Using an inhaler can be tricky. More than half of people with asthma use their inhalers incorrectly. There are two types of inhalers: Dry-powder inhalers and Metered-dose inhalers (MDIs).  Here are some tips for using them:

MDI tips: 

  1. Shake the inhaler before you used it: 10-15 shakes is enough. This is especially important if your inhaler is new or you haven’t used it in a while. 

  2. When using an HFA inhaler such as ProAir or Ventolin, prime the inhaler to get the optimal dose if you haven’t used the inhaler before or in a while. This means spraying the inhaler 1-2 times into the air to make sure it’s primed. These are sort of like test sprays.

  3. Use a spacer: A spacer is a clear, plastic tube that attaches to your inhaler at the mouthpiece to help the medication go directly into your lungs rather than into the air or your mouth. This helps people get their full dose rather. 

  4. Take a big exhale before your dose! Once you exhale, you can now take a slow, deeper inhalation. 

  5. Hold your breath for 10 seconds: This helps the medication get deep into the lungs. 

  6. Stand up: Standing up helps you to fully exhale and gives you a little more power to inhale deeply. 

  7. This might seem like common sense but ONE BREATH PER PUFF! Take each puff separately. This is also important when using a spacer. Do not spray multiple puffs into the spacer. 

  8. Seal your lips around the mouthpiece and don’t let your teeth or tongue get in the way. Aim for the back of your throat so that the medicine can get into your lungs. 

  9. Hear a whistling sound? You’re inhaling too quickly. Exhale big, then take a slow and deep breath. 

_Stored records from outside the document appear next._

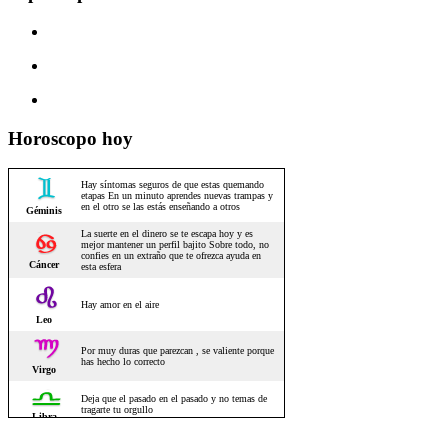
Horoscopo hoy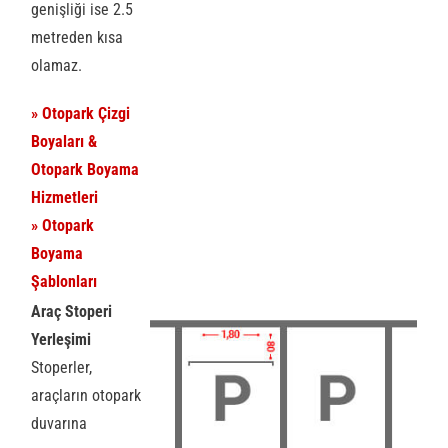
genişliği ise 2.5
metreden kısa
olamaz.
» Otopark Çizgi
Boyaları &
Otopark Boyama
Hizmetleri
» Otopark
Boyama
Şablonları
Araç Stoperi
Yerleşimi
Stoperler,
araçların otopark
duvarına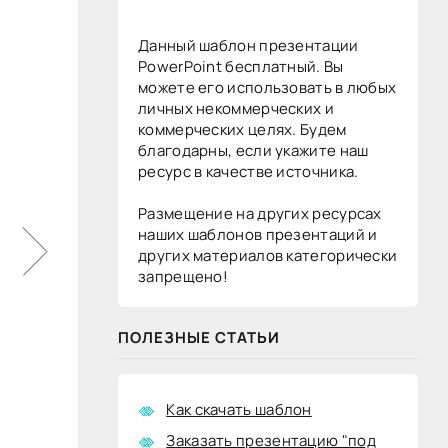
Данный шаблон презентации
PowerPoint бесплатный. Вы
можете его использовать в любых
личных некоммерческих и
коммерческих целях. Будем
благодарны, если укажите наш
ресурс в качестве источника.
Размещение на других ресурсах
наших шаблонов презентаций и
других материалов категорически
запрещено!
ПОЛЕЗНЫЕ СТАТЬИ
Как скачать шаблон
Заказать презентацию "под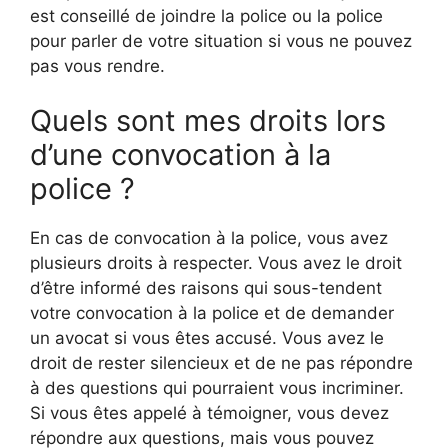
est conseillé de joindre la police ou la police
pour parler de votre situation si vous ne pouvez
pas vous rendre.
Quels sont mes droits lors
d’une convocation à la
police ?
En cas de convocation à la police, vous avez
plusieurs droits à respecter. Vous avez le droit
d’être informé des raisons qui sous-tendent
votre convocation à la police et de demander
un avocat si vous êtes accusé. Vous avez le
droit de rester silencieux et de ne pas répondre
à des questions qui pourraient vous incriminer.
Si vous êtes appelé à témoigner, vous devez
répondre aux questions, mais vous pouvez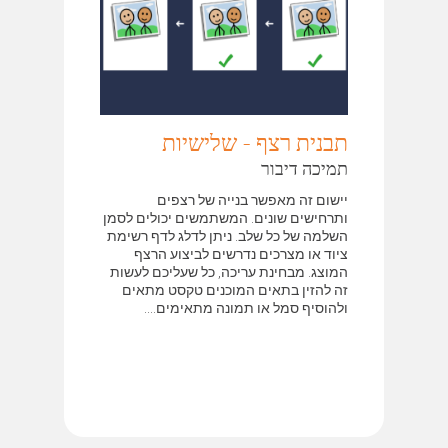
תבנית רצף - שלישיות
תמיכה דיבור
יישום זה מאפשר בנייה של רצפים
ותרחישים שונים. המשתמשים יכולים לסמן
השלמה של כל שלב. ניתן לדלג לדף רשימת
ציוד או מצרכים נדרשים לביצוע הרצף
המוצג. מבחינת עריכה, כל שעליכם לעשות
זה להזין בתאים המוכנים טקסט מתאים
ולהוסיף סמל או תמונה מתאימים....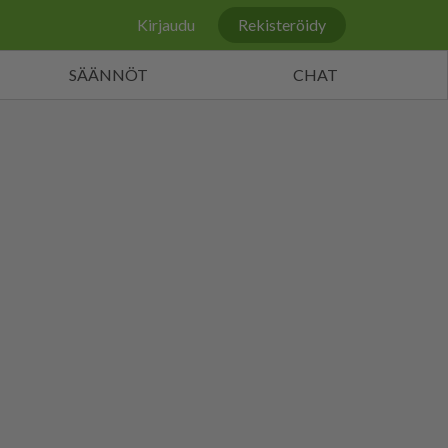
Kirjaudu
Rekisteröidy
SÄÄNNÖT
CHAT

  1. Dry-powder inhalers such as Advair DISKUS should be held in a level and flat position. 

  2. Hold DISKUS in your left hand and place thumb of right hand in the thumb grip. Slide the level until you hear it click. Your dose is now ready. 

  3. Exhale deeply away from the diskus then put your mouth on opening and inhale deep and fast!

  4. Dry-powder inhalers often require more force to inhale your medicine.  

  5. Make sure to hold your breath for 10 seconds after inhaling your dose then breathe out fully. 

  6. After each dose, rinse your mouth out with water and spit it out. 

  7. Do not swallow the water! 

Nebulizer machine tips and instructions: 

  1. Wash your hands before opening vials of medicine and adding to the medicine cup. 

  2. Nebulizers can either be plugged in or battery powered. Before turning on the machine, make sure that tubing, mask, and mouthpiece are all ready to go. 

  3. It’s important to have the right size mask. Masks are made to fit your face so that you can relax and take slow and deep breaths. Masks should cover your whole mouth and nose. Pediatric masks are also available. 

  4. Detach medicine cup from tubing and rinse with warm water after use.


Lifestyle Remedies

It is important to learn and avoid your asthma triggers. Some tips that can help include: 

  • Air conditioners: Air conditioners can help keep levels of airborne pollen low inside your home, reduce humanity, and reduce exposure to dust mites. 

  • Keep dust out: Replacing your carpeting, encasing your sheets and pillows with dust proof covers, and washing your curtains frequently can help reduce the amount of dust you breathe in. 

  • Dehumidifier

  • Clean up mold: Frequently clean damp areas in order to prevent mold from developing. 

  • Avoid pets: If you are allergic to pets, either avoid having them or regularly bath and groom them. 

  • Face masks: Wear a face mask during allergy season, locations with asthma triggers, and if the air is cold or dry. 

Getting regular exercise and maintaining a healthy weight can also help reduce asthma symptoms.